Baca berita tanpa iklan. Gabung Kompas.com+

Saat Korban Kasus Kekerasan Seksual Diharapkan Tak Hanya Diam...

Kompas.com - 12/08/2020, 10:44 WIB
Dani Prabowo

Penulis

JAKARTA, KOMPAS.com - Kasus kekerasan seksual yang mengemuka akhir-akhir ini di media sosial maupun media massa ibarat sebuah fenomena gunung es.

Para korban yang sebelumnya memilih untuk diam, kini mulai berani bersuara bahwa mereka telah dilecehkan oleh pelaku.

Langkah ini dinilai cukup positif mengingat pelaku kekerasan seksual seharusnya mendapatkan sanksi yang tegas guna mengantisipasi terulangnya kejadian serupa di kemudian hari.

"Ini hal yang sangat positif. Para korban jangan takut untuk speak up atas kasus kekerasan seksual atau apapun itu yang dialaminya baik secara daring maupun offline," kata Wakil Ketua Komisi III Ahmad Sahroni seperti dilansir dari Antara, Selasa (11/8/2020).

Baca juga: Marak Kasus Kekerasan Seksual Dinilai Jadi Alasan Urgensi Pengesahan RUU PKS

Selama ini, menurut dia, masih banyak korban kekerasan seksual yang memilih untuk bungkam. Hal itu tidak terlepas dari kekhawatiran atas cap negatif yang mungkin akan diterima oleh para korban dari masyarakat.

Padahal, menurut Sahroni, keterbukaan mereka diharapkan dapat membuka mata masyarakat. Sehingga, publik pun mendukung korban dan menghindari victim blaming.

Hal senada juga disampaikan oleh Pelaksana Harian Deputi Perlindungan Hak Perempuan Kementerian Pemberdayaan Perempuan dan Perlindungan Anak (Kementerian PPPA) Ratna Susianawati, dosen Fakultas Psikologi Universitas Surabaya Patrick Humbertus, serta Wakil Ketua Lembaga Perlindungan Saksi dan Korban (LPSK) Livia Iskandar.

"Banyak yang terjadi tetapi tidak berani melapor.
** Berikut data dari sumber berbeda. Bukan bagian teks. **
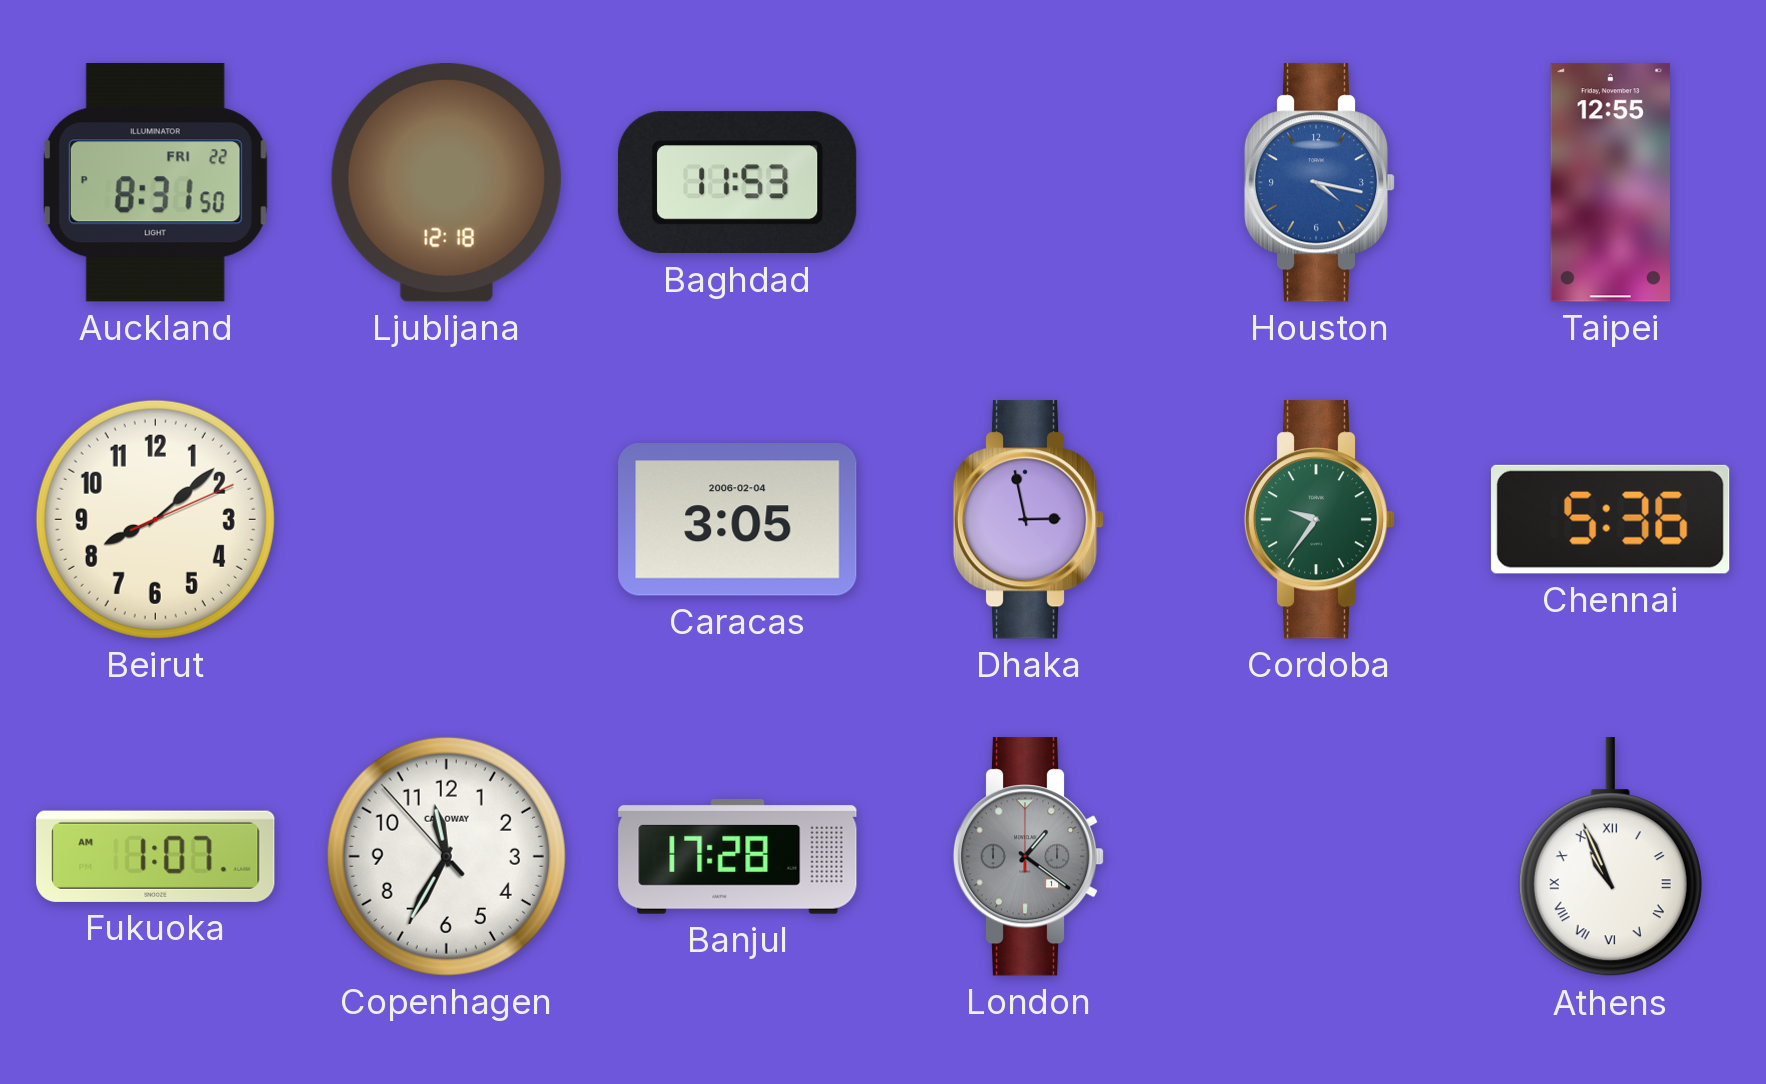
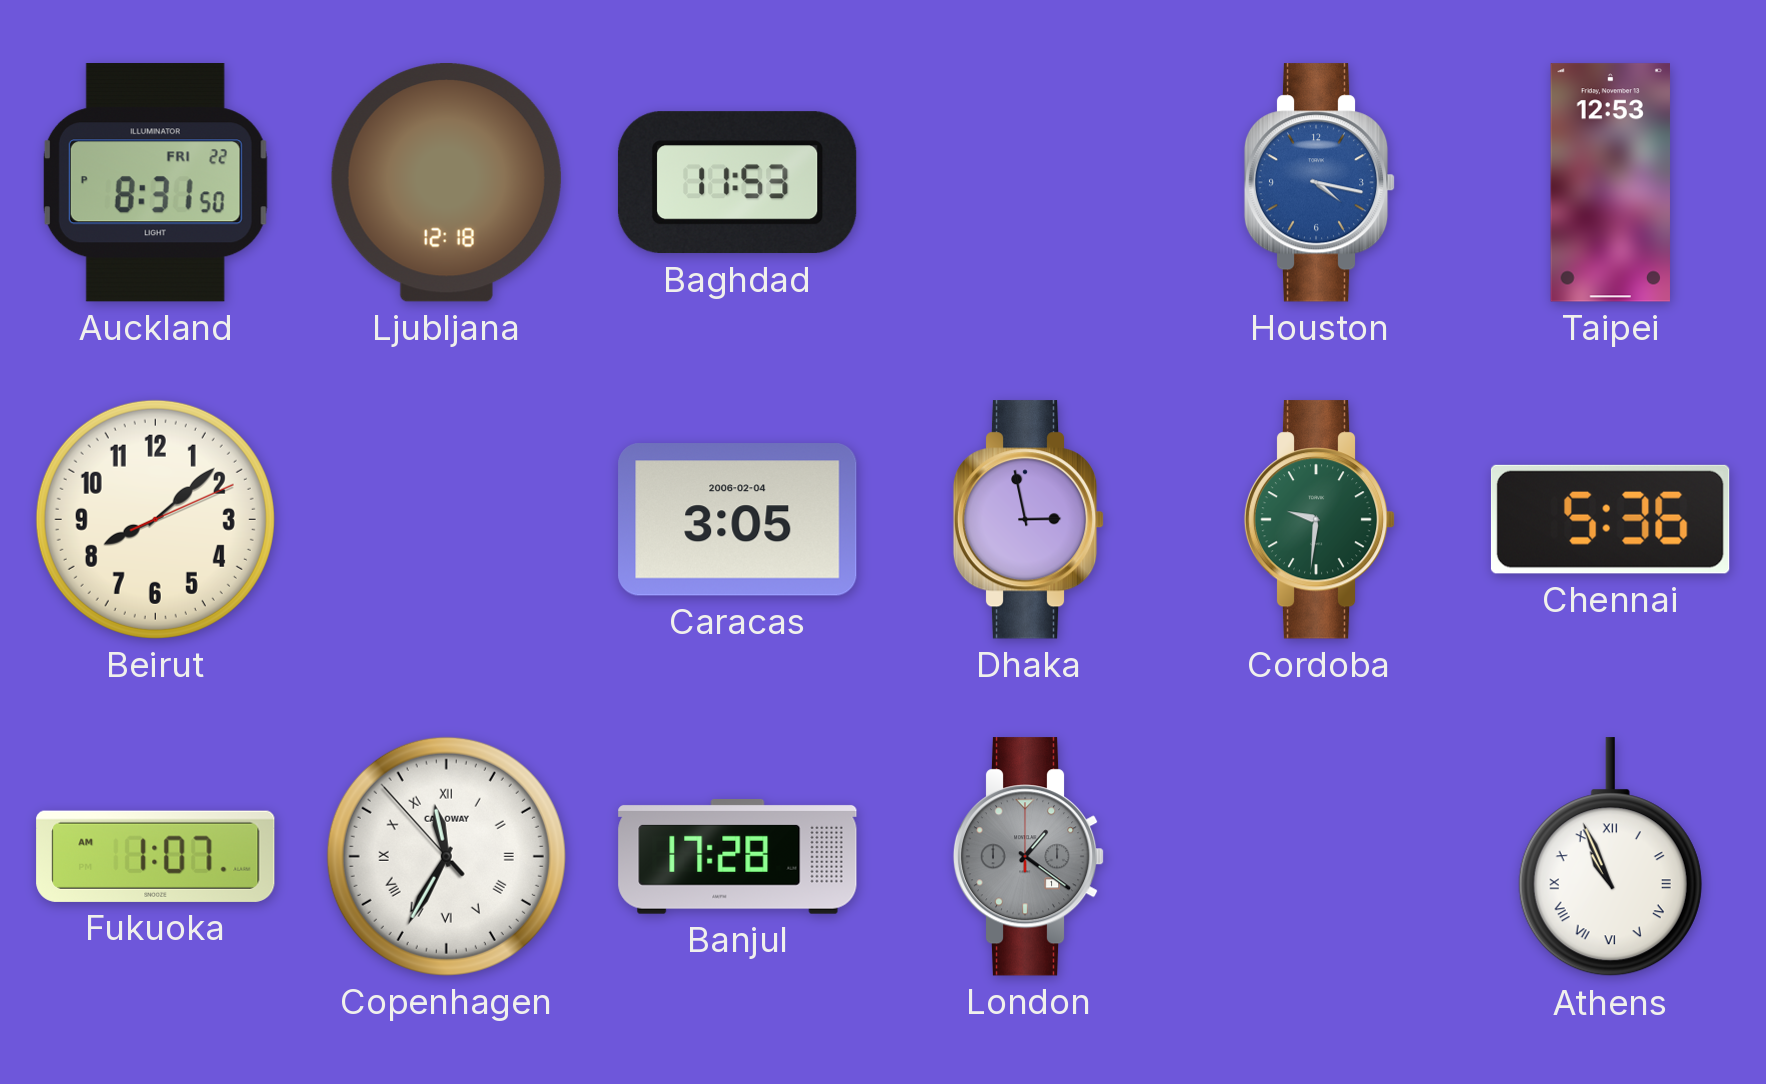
Taipei: 12:55 -> 12:53
Cordoba: 9:36 -> 9:31
Copenhagen numerals: Arabic -> Roman
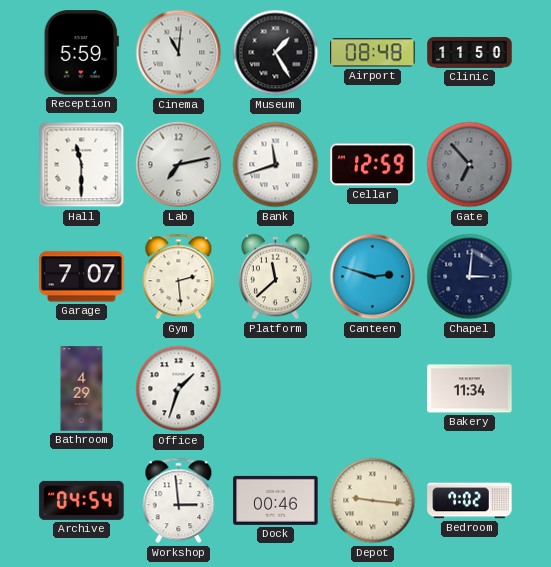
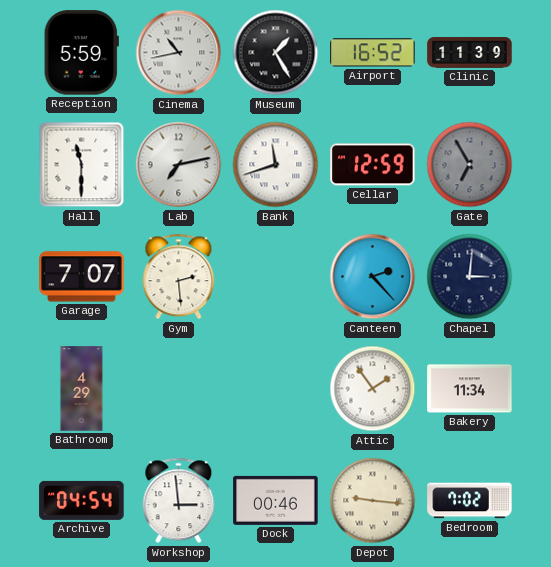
Cinema: 11:01 -> 10:43
Airport: 08:48 -> 16:52
Clinic: 11:50 -> 11:39
Gate: 6:53 -> 6:55
Platform: 11:38 -> none
Canteen: 2:48 -> 2:23
Office: 1:33 -> none
Attic: none -> 1:54
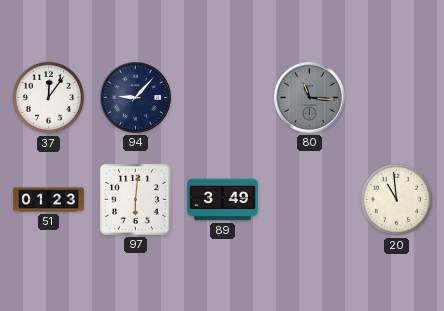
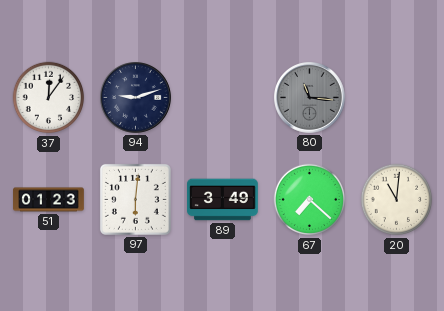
94: 9:07 -> 9:12
67: none -> 7:22
20: 10:59 -> 11:01
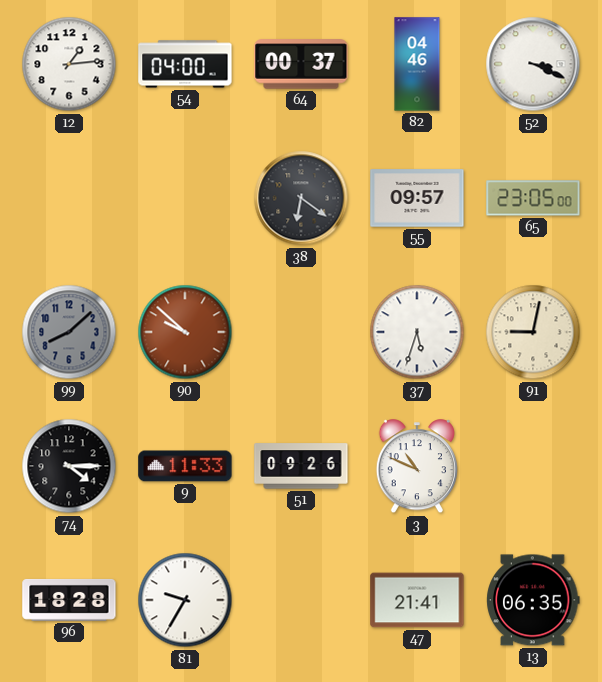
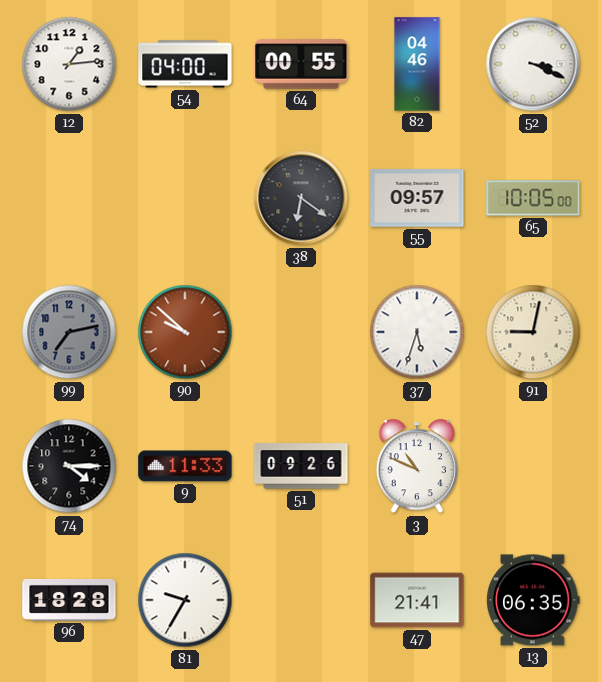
64: 00:37 -> 00:55
65: 23:05 -> 10:05
99: 8:08 -> 7:13
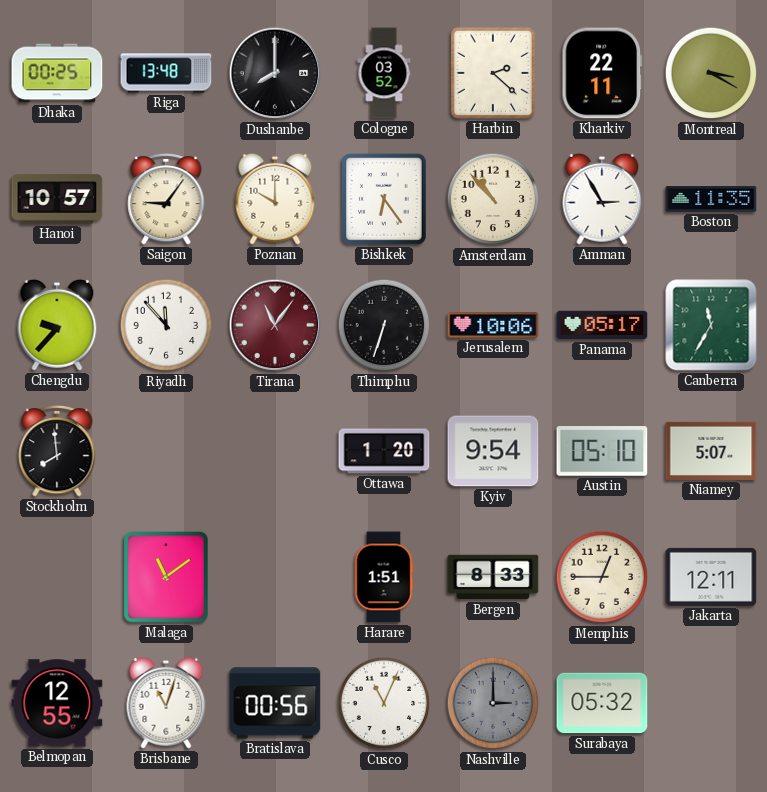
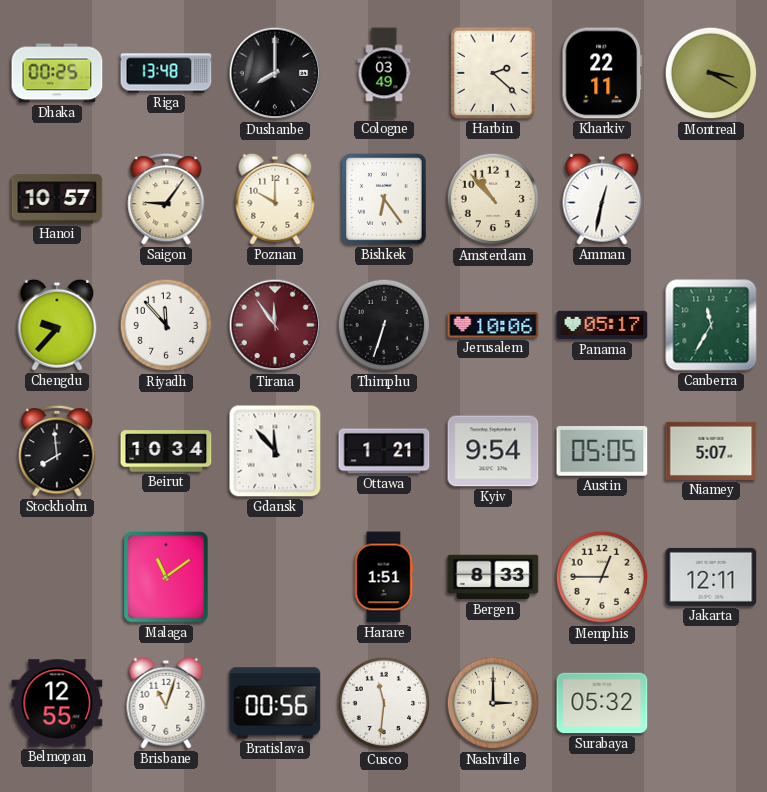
Cologne: 03:52 -> 03:49
Amman: 2:55 -> 12:32
Boston: 11:35 -> none
Tirana: 11:06 -> 11:54
Beirut: none -> 10:34
Gdansk: none -> 11:53
Ottawa: 1:20 -> 1:21
Austin: 05:10 -> 05:05
Cusco: 11:04 -> 11:31
Nashville dial: grey -> cream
Banyak kasus yang mungkin lebih besar tetapi tertutup," kata Ratna.

Seperti pada kasus fetish kain jarik yang dilakukan tersangka G di Surabaya, Jawa Timur.

Baca juga: Kasus Fetish Kain Jarik, Polisi: Pengakuan Tersangka Ada 25 Korban

Menurut Ratna, kasus ini akhirnya berhasil terungkap setelah salah seorang korban mengungkap hal tersebut melalui media sosial.

Belakangan, sejumlah korban G pun mulai bersuara. Berdasarkan hasil penyelidikan yang dilakukan Polrestabes Surabaya, G telah melakukan perbuatannya sejak 2015.

Setidaknya, berdasarkan penuturan G, ada 25 orang yang sudah menjadi korban perilaku menyimpang pelaku.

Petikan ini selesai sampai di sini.